Komnas HAM diminta menetapkan kasus pembunuhan aktivis Munir Said Thalib berstatus pelanggaran HAM berat demi mencegah kedaluwarsa alias daluwarsa penuntutan secara pidana. 

Kasus ini sendiri sudah berusia 17 tahun pada hari ini, Selasa (7/9). Kasus itu terancam kedaluwarsa mengingat pembunuhan terhadap Munir belum dikategorikan sebagai pelanggaran HAM berat alias masih sebatas tindak pidana biasa.

Artinya, ada batas waktu 18 tahun penyelesaian sebagaimana ketentuan Kitab Undang-undang Hukum Pidana (KUHP).

"Ini yang menjadi ancaman ketika kemudian penegak hukum hanya melihat kasus Cak Munir sebagai kasus pembunuhan biasa. Itu tidak tepat," ujar Direktur Lembaga Bantuan Hukum (LBH) Jakarta, Arif Maulana, dalam diskusi daring.

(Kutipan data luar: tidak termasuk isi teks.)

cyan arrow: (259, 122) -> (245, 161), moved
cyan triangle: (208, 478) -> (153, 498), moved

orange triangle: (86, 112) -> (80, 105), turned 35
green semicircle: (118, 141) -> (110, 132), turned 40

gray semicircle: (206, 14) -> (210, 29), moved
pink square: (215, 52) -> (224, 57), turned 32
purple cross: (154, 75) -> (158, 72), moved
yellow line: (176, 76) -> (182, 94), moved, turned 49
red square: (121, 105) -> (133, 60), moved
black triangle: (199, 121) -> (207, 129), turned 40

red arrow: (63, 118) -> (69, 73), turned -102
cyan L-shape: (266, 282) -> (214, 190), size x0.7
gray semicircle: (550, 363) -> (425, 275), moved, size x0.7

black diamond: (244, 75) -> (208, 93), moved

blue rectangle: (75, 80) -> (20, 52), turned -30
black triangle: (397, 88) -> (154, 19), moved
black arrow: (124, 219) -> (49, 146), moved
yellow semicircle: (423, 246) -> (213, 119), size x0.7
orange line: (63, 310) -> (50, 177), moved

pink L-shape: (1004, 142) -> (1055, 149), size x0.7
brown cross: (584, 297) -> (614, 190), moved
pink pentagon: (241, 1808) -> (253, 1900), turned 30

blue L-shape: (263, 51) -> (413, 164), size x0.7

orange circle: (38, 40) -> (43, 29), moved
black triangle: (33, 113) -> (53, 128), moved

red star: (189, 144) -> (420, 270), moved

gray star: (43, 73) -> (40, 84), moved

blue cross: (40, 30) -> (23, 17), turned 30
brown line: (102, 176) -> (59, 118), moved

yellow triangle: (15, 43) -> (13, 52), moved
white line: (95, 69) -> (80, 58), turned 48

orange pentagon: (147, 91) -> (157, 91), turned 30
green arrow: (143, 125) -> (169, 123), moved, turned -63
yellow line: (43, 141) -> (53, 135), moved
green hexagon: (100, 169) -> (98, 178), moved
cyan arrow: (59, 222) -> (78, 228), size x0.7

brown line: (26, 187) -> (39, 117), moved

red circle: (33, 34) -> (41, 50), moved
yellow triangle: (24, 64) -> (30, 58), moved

Arif merupakan bagian dari Komite Aksi Solidaritas untuk Munir (KASUM). Komite itu sudah menyerahkan legal opinion ke Komnas HAM pada tahun 2020. Mereka meminta Komnas HAM menetapkan kasus pembunuhan Munir sebagai pelanggaran HAM berat.

"Kami menyimpulkan sudah semestinya Komnas HAM yang memiliki kewenangan berdasarkan Pasal 18 UU Pengadilan HAM untuk melakukan penyelidikan terhadap kasus pelanggaran HAM untuk segera menetapkan kasus Cak Munir sebagai kasus pelanggaran HAM berat," kata dia.

Menurutnya, kasus pembunuhan Munir terjadi secara sistematis. Ada unsur institusi negara yakni Badan Intelijen Negara (BIN) dan BUMN yakni Garuda Indonesia yang melakukan pemufakatan jahat dalam peristiwa pembunuhan dimaksud.

Baginya, kasus pembunuhan Munir sudah dapat dikategorikan sebagai extrajudicial killing yang dilakukan dengan penyiksaan terlebih dahulu yaitu dengan menggunakan racun arsenik.

"Dan sesuai ketentuan Pasal 4 UU Nomor 39 Tahun 1999 tentang HAM, termasuk Pasal 46 UU Pengadilan HAM, dikatakan kalau sebuah kasus hukum, sebuah kejahatan masuk kategori kejahatan kemanusiaan sebagai pelanggaran HAM berat, tidak lagi dikenal yang namanya daluwarsa, tidak boleh kemudian dihentikan atas nama daluwarsa," terang Arif.

Arif khawatir jika kasus Munir tidak ditetapkan sebagai pelanggaran HAM berat, para pelaku yang diduga terlibat akan terus memperoleh impunitas dan korban kehilangan keadilan.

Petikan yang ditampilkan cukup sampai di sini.